Forging Voice

LyreBird is a system that can accurately reproduce the voice of someone, given a large amount of sample inputs. It’s pretty good—listen to the demo here—and will only get better over time.

The applications for recorded-voice forgeries are obvious, but I think the larger security risk will be real-time forgery. Imagine the social engineering implications of an attacker on the telephone being able to impersonate someone the victim knows.

I don’t think we’re ready for this. We use people’s voices to authenticate them all the time, in all sorts of different ways.

EDITED TO ADD (5/11): This is from 2003 on the topic.

Posted on May 4, 2017 at 10:31 AM40 Comments

Comments

George H.H. Mitchell May 4, 2017 11:05 AM

Not sure that there’s much that humans as a species could possibly do to be ready for this.

CallMeLateForSupper May 4, 2017 11:23 AM

What social good does a persuasive voice-faking system/device provide? I haven’t come up with any … or even one.

I can imagine a benign use: a Sound Frame. It;s a natural companion to the very useful (and very reasonably priced (not)) digital picture frame. Load it up with Mum’s letters and let ‘er rip! A solution looking for a problem, just like everything IoT.

r May 4, 2017 11:27 AM

@CallMeLate,

Under US law, you now own that idea under copyright you may want to investigate a patent quickly.

Emphasis QUICKLY

Clive Robinson May 4, 2017 11:37 AM

@ Bruce,

I don’t think we’re ready for this. We use people’s voices to authenticate them all the time, in all sorts of different ways.

As a species “we are never ready” for what comes along, we learn to adapt through experience, it’s probably our strongest survival skill.

In the army they used to teach those in the technical and leadership sides “Stop Assess Think Act” (SATA) for situations outside of standard training. In civi street you tend to hear people refering to “sleep walking into a situation” or “fools rush in” for people that don’t practice SATA.

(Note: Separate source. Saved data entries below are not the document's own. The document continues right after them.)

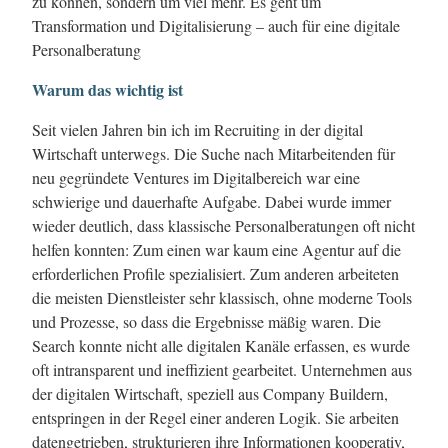
zu können, sondern um viel mehr. Es geht um
Transformation und Digitalisierung – auch für eine digitale
Personalberatung
Warum das wichtig ist
Seit vielen Jahren bin ich im Recruiting in der digital
Wirtschaft unterwegs. Die Suche nach Mitarbeitenden für
neu gegründete Ventures im Digitalbereich war eine
schwierige und dauerhafte Aufgabe. Dabei wurde immer
wieder deutlich, dass klassische Personalberatungen oft nicht
helfen konnten: Zum einen war kaum eine Agentur auf die
erforderlichen Profile spezialisiert. Zum anderen arbeiteten
die meisten Dienstleister sehr klassisch, ohne moderne Tools
und Prozesse, so dass die Ergebnisse mäßig waren. Die
Search konnte nicht alle digitalen Kanäle erfassen, es wurde
oft intransparent und ineffizient gearbeitet. Unternehmen aus
der digitalen Wirtschaft, speziell aus Company Buildern,
entspringen in der Regel einer anderen Logik. Sie arbeiten
datengetrieben, strukturieren ihre Informationen kooperativ,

Spoken conversation works at many levels you often get told that 80% of communications is non verbal. The thing is the same applies at the end of an audio link such as a phone or two way radio. It’s not just the voice being recognised, it’s the subject matter, the words and phrases, and intonation as well as the thinking of “does this make sense”.

Thus if photoshoping a voice does become understood people will adapt and use checking of various forms.

If you think back when fax machines first became used people did not immediately treat them as different from posted documents. However after one or two frauds against banks people wised up. We are currently going through a phase of virtual companies using electronic messaging to submit invoices that are fraudulent but people are wising up and flaging things that don’t look right and using other channels to verify the messages.

Thus after an initial problematic period I suspect people will adapt as the almost always do.

Who? May 4, 2017 11:51 AM

@ Clive Robinson, Moderator

Clive, as usual you are right. Rufo is the CEO of the company behind that “security device.” It is good seeing another security device in the market, but it would be better seeing a strong foundation for the claimed security.

It is worrying, as there is a huge number of security devices developed in the last two years that are targeted to the profitable “business of fear,” but lack a serious analysis to answer the key question: why are these devices better than current ones?

Clive Robinson May 4, 2017 11:51 AM

@ CallMeLate…,

What *social* good does a persuasive voice-faking system/device provide?

Well the film industry has been doing it for years, after all how many actors can actually sing in a pleasant way? That’s why they “voice over”.

You might have seen an advert for a well known bar of chocolate, that uses Audrey Hepburn’s face synced up onto the image of a body double. Some actors are now selling “future rights” to their image using such technology, therefore doing the voice as well is a logical step.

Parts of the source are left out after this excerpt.